## TASK BRIEF:
Your task is to copy each line of the material below that includes "Issues".

## PROVIDED DATA:
----
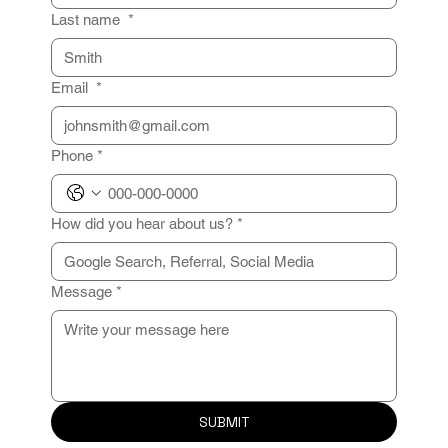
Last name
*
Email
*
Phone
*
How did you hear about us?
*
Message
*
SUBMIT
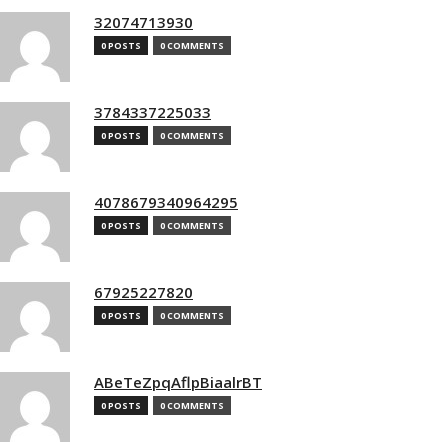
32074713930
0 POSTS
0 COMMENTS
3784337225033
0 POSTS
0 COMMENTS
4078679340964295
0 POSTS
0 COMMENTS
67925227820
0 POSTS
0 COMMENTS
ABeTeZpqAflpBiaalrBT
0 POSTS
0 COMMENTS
----
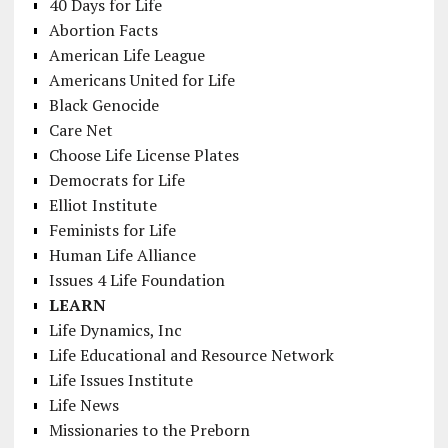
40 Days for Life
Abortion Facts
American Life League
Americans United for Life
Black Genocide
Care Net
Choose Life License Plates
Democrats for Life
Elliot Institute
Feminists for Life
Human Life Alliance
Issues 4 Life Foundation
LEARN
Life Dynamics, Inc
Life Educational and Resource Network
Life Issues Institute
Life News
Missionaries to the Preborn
----
## COMPLETED EXERCISE:
Issues 4 Life Foundation
Life Issues Institute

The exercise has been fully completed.